4. The ability for creditors to participate in the case even without an official committee and the potential to recover expenses pursuant to section 503(b)
5. The delay and additional cost that would result if the court grants the motion;

6. The tasks that a committee or separate committee is to perform; and

7. Other factors relevant to the adequate representation issue.
In re Dana Corp., 344 B.R. 35, 38 (Bankr. S.D.N.Y. 2006) (citations omitted). "Such analysis, however, should be made on a case-by-case basis, with no one factor being dispositive, both individually and in the aggregate." In re Park W. Circle Realty, LLC, No. 10-12965, 2010 WL 3219531, at *3 (Bankr. S.D.N.Y. Aug. 11, 2010) (citations omitted). Some courts have bifurcated this analysis, considering the first three factors listed above to determine initially whether a committee adequately represents the unsecured creditor body and, depending on the answer, then evaluating the other identified factors to determine whether the court should proceed and exercise its discretion to act pursuant to § 1102(a)(2) or (a)(4). See, e.g., Mirant Americas Energy Mktg., L.P. v. Official Comm. of Unsecured Creditors of Enron Corp., No. 02-6274, 2003 WL 22327118, at *4 (S.D.N.Y. Oct. 10, 2003); In re Dow Corning Corp., 194 B.R. at 141-42.

Accordingly, this Court will apply the evidence and the record before it to determine first whether the Committee as it is currently constituted adequately represents the unsecured creditor body considering the relevant factors below, and will only proceed to evaluate whether any remedy is required if it concludes that the Committee does not adequately represent the unsecured creditor body.

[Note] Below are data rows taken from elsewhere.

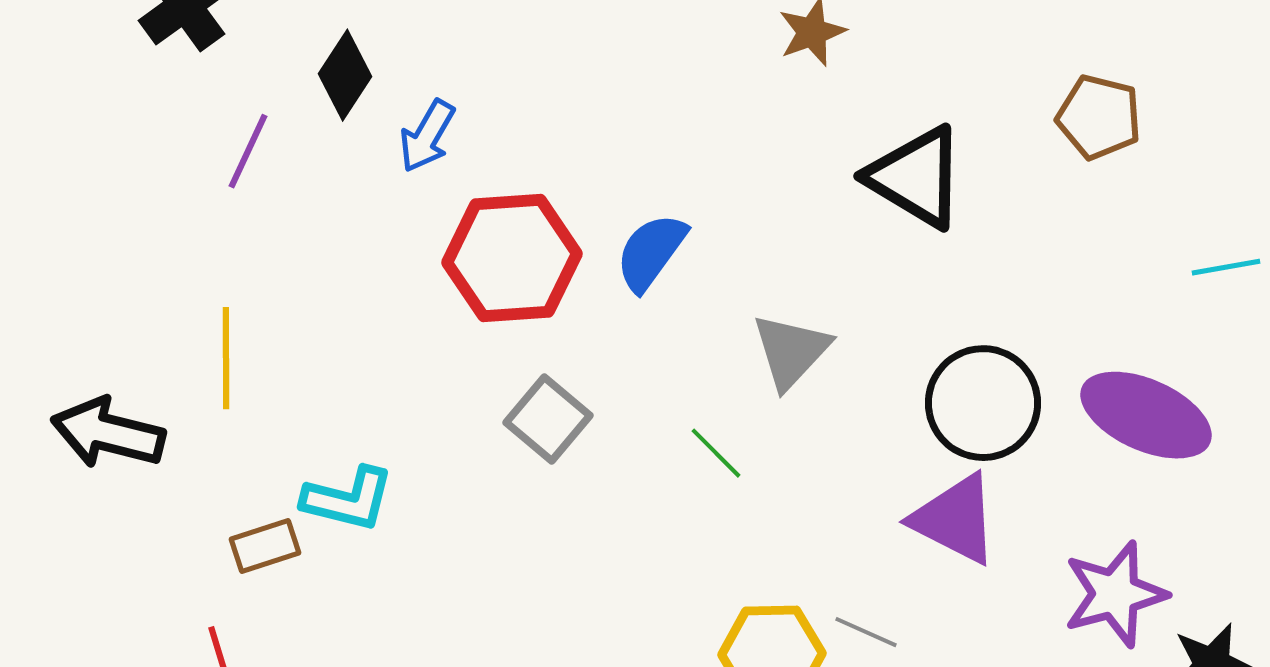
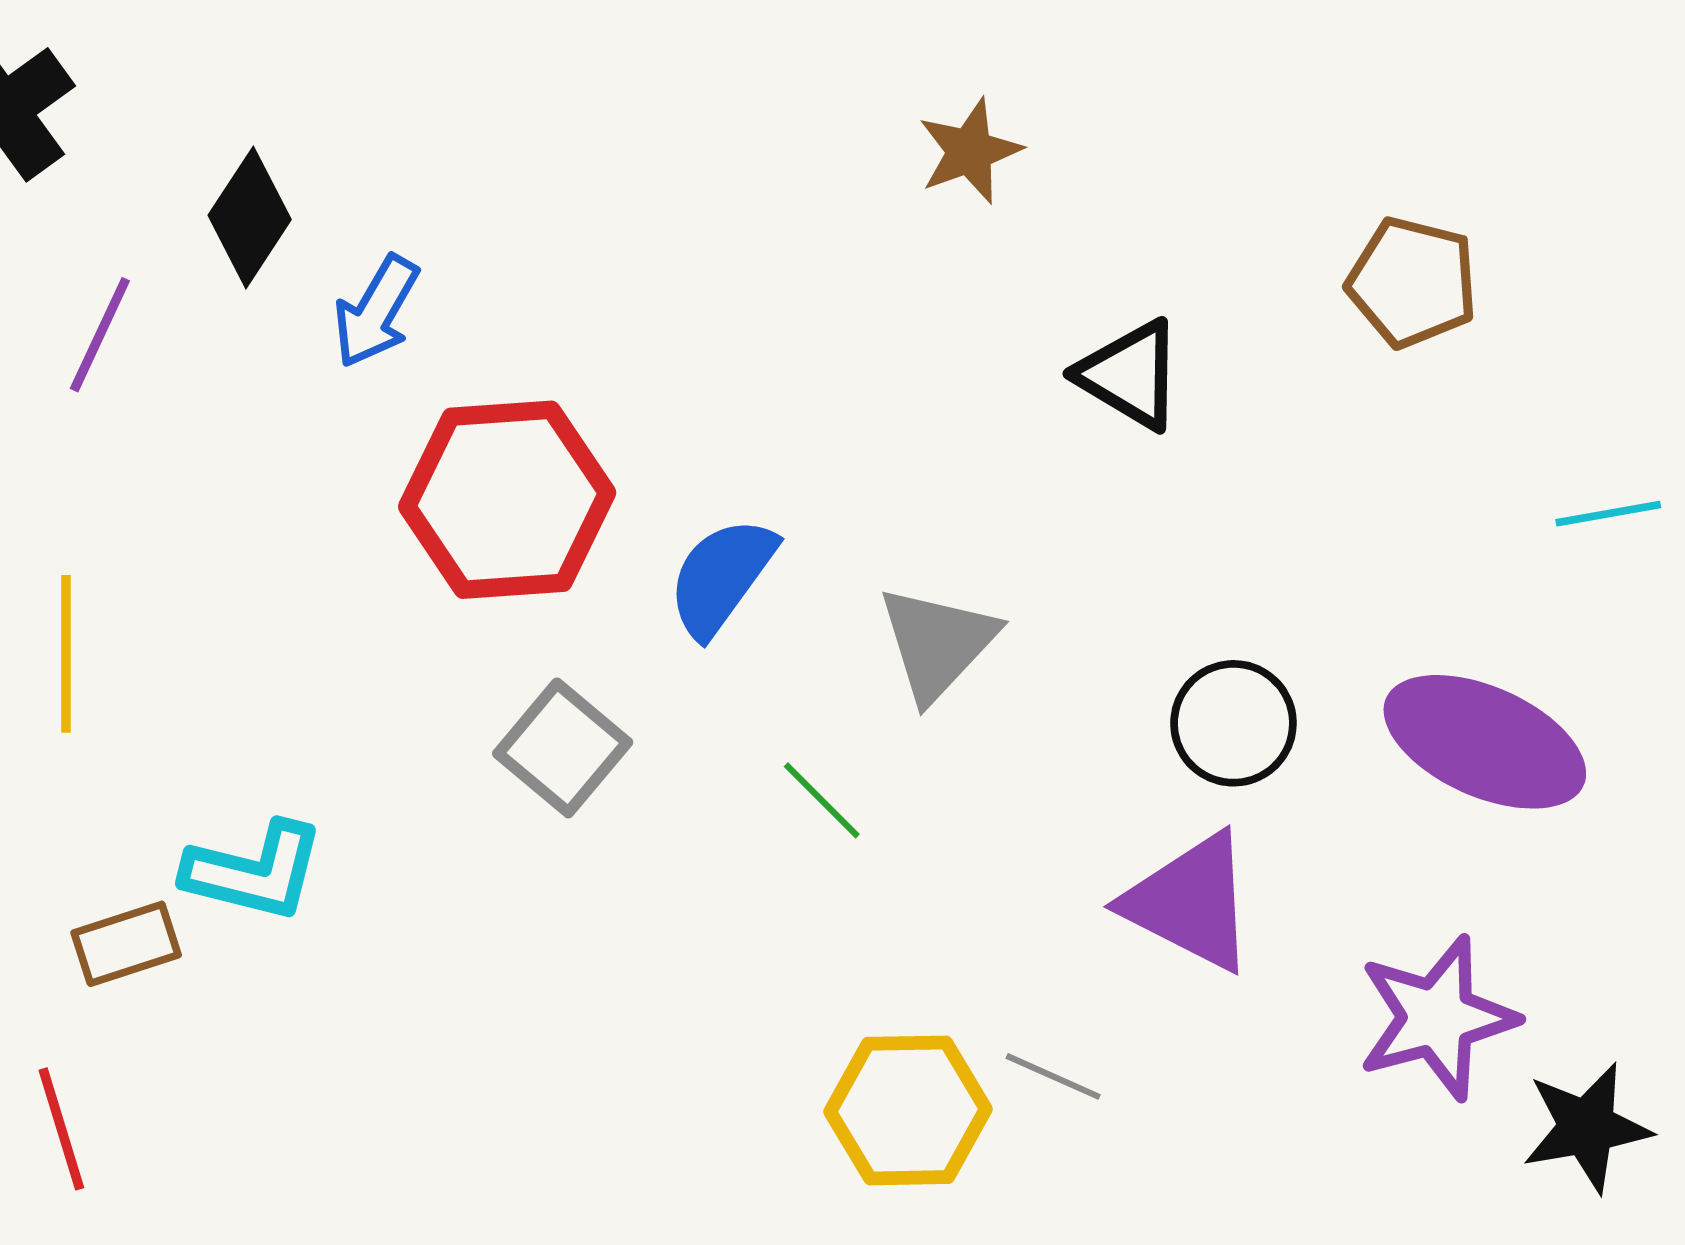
black triangle: (916, 177) -> (1130, 375), size x0.7
blue semicircle: (651, 252) -> (721, 577), moved
black circle: (983, 403) -> (1233, 723), size x0.7

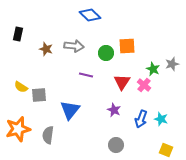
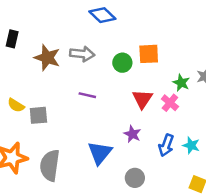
brown star: (46, 49) -> (47, 58), size x1.5
purple line: (86, 75) -> (87, 95), moved
blue triangle: (70, 110) -> (100, 153), moved
gray semicircle: (48, 135) -> (50, 165), size x1.4

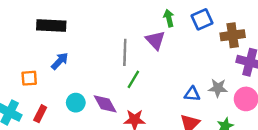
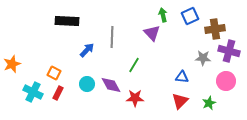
gray line: (125, 52) -> (112, 37), moved
blue arrow: (60, 61) -> (87, 50), moved
orange square: (29, 78) -> (54, 73), moved, turned 32
gray star: (218, 88) -> (203, 58), moved

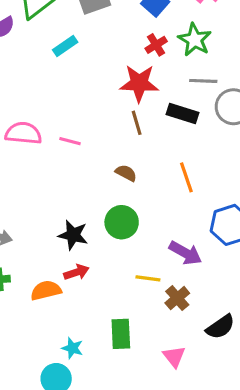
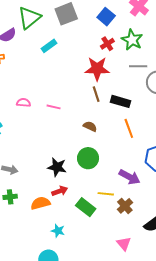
black rectangle: (183, 114) -> (121, 101), moved
pink semicircle: (23, 133) -> (24, 103), size x0.6
green rectangle: (121, 334) -> (86, 207), moved, turned -48
cyan star: (72, 348) -> (58, 231), moved

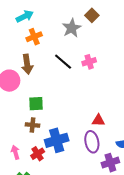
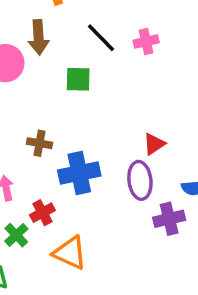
green square: (36, 104) -> (78, 79), moved
red triangle: (98, 120) -> (154, 144), turned -40
red cross: (38, 154) -> (42, 213), moved

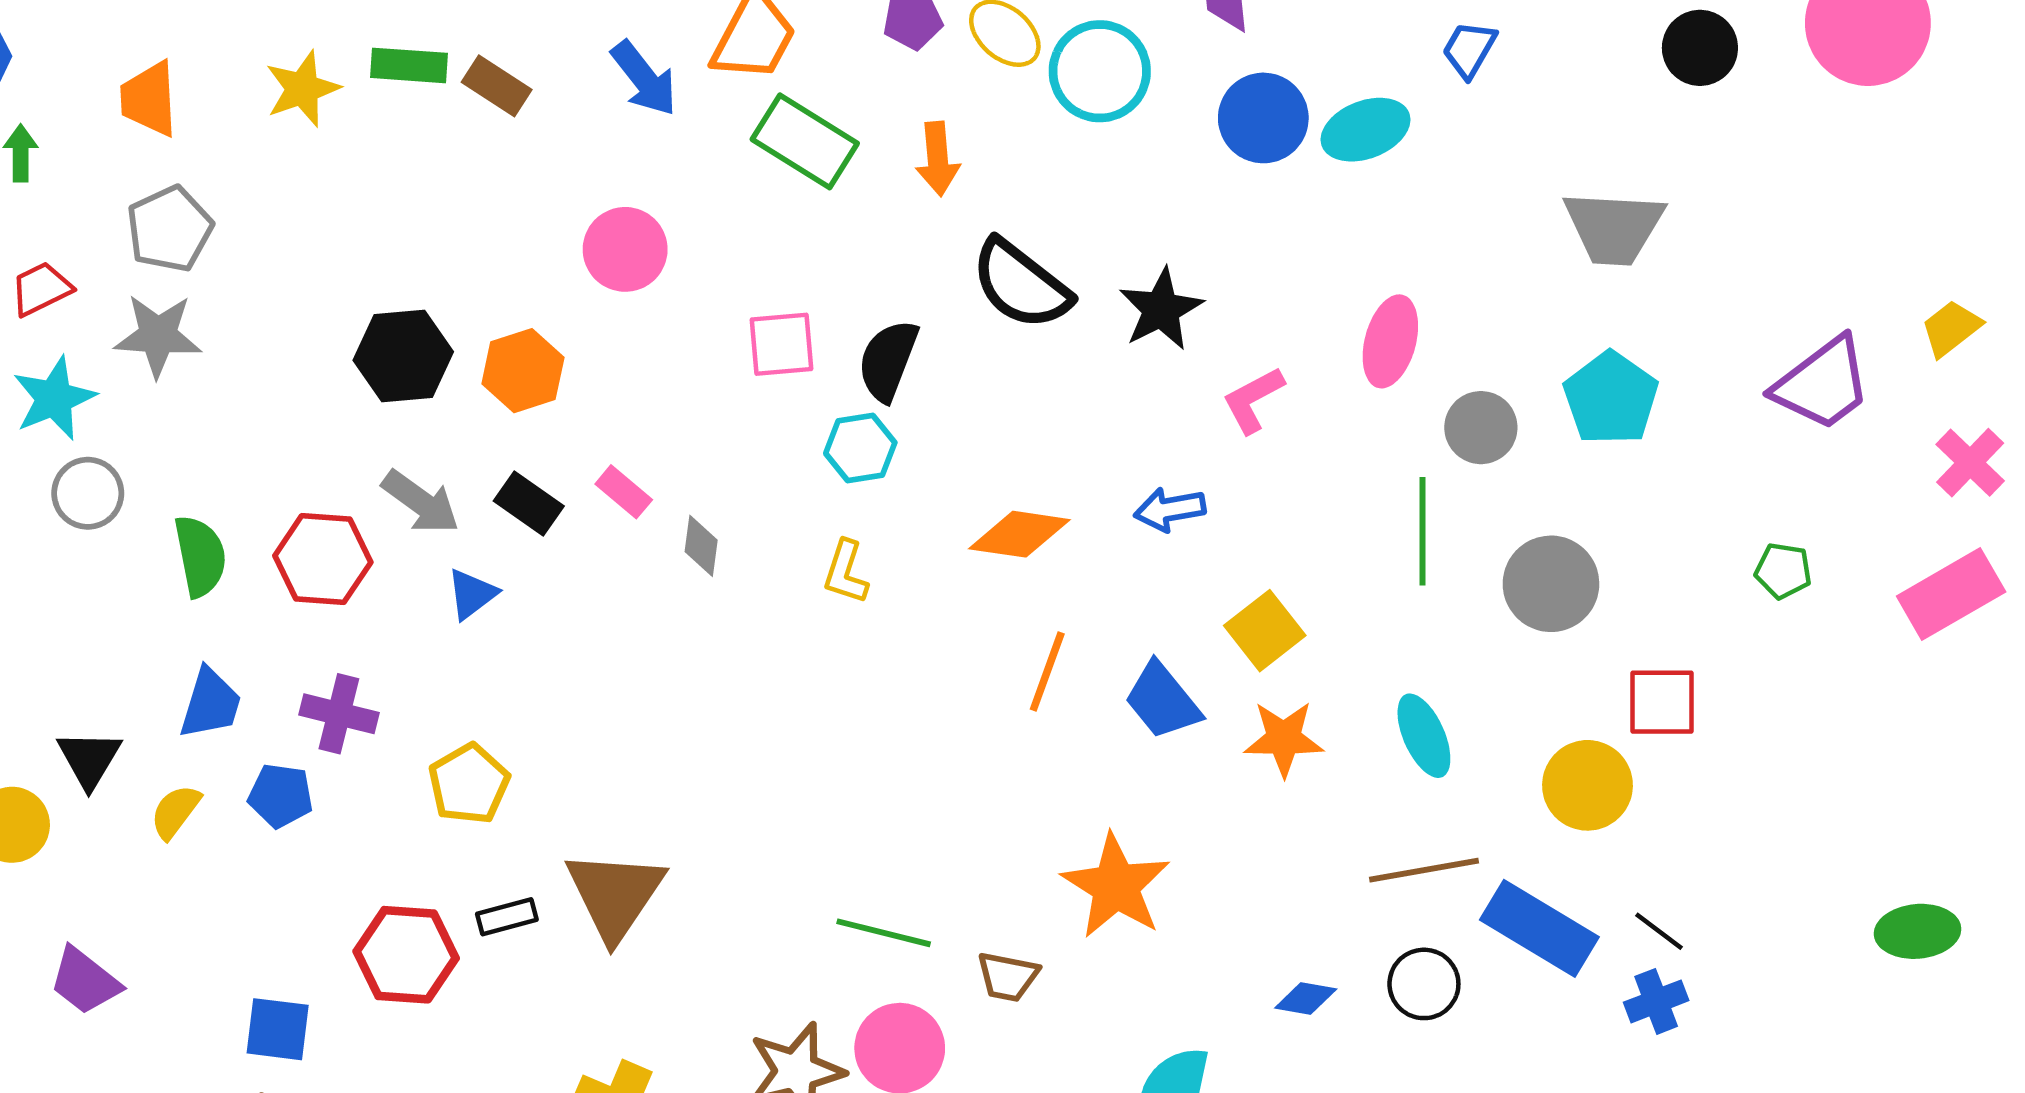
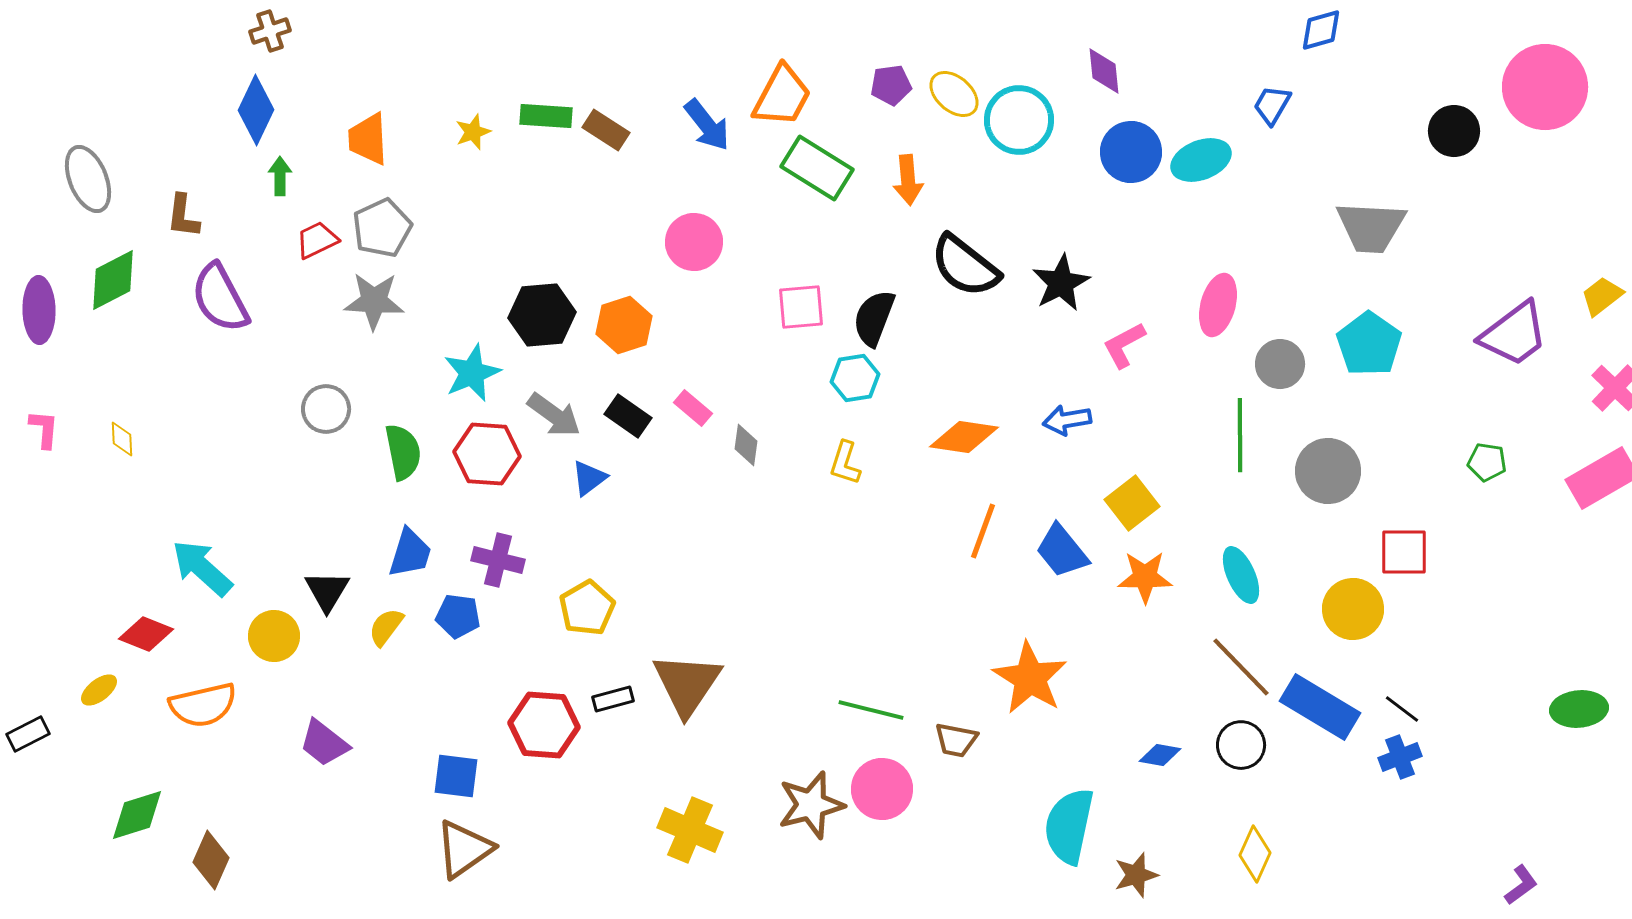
black circle: (1700, 48) -> (1454, 131), moved
yellow star: (302, 89) -> (473, 132), size x0.7
red trapezoid: (41, 289) -> (317, 240), moved
cyan star: (54, 398) -> (472, 373), moved
brown line: (1424, 870) -> (1241, 667), turned 56

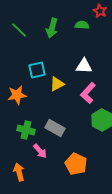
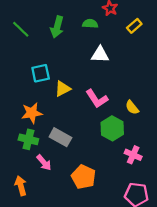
white triangle: (84, 66) -> (100, 55), moved
pink L-shape: (88, 93) -> (97, 99), turned -75
orange star: (17, 95) -> (32, 113), moved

1. Ability of the existing committee to function

At this point, the Committee is composed entirely of "Survivor Members," that is, individuals whose claims against the Debtor are premised on allegations of abuse. As the Committee points out, committees appointed in other diocesan bankruptcy cases around the country have been comprised solely of sexual abuse claimants. [ECF Doc. 626, n.7 & Ex. 6]. The Court does not find that fact to be persuasive. There are diocesan and other cases with multiple committees appointed or one committee appointed and comprised of sexual abuse tort claimants and commercial creditors. See, e.g., In re Boy Scouts of Am., No. 20-10343 (Bankr. D. Del. filed Feb. 18, 2020) (appointing two creditors' committees, one comprised of tort creditors and one of trade creditors); In re Archbishop of Agaña, No. 19-00010 (Bankr. D. Guam filed Jan. 16, 2019) (appointing one committee comprised of both commercial creditors and abuse claimants); In re Archdiocese of Saint Paul & Minneapolis, No. 15-30125 (Bankr. D. Minn. filed Jan. 16, 2015) (ordering the appointment of a committee of non-abuse claimants after appointment of creditors' committee consisting only of abuse claimants). Indeed, this case began with the appointment of one committee comprised of both tort claimants and commercial claimants. Counsel for the Committee has expressed reasons that this Committee may function differently from some of the other similarly comprised committees in other diocesan cases. See supra note 4. Ultimately, this Court is required to examine the facts of this case and determine whether unsecured creditors are adequately represented by the current Committee.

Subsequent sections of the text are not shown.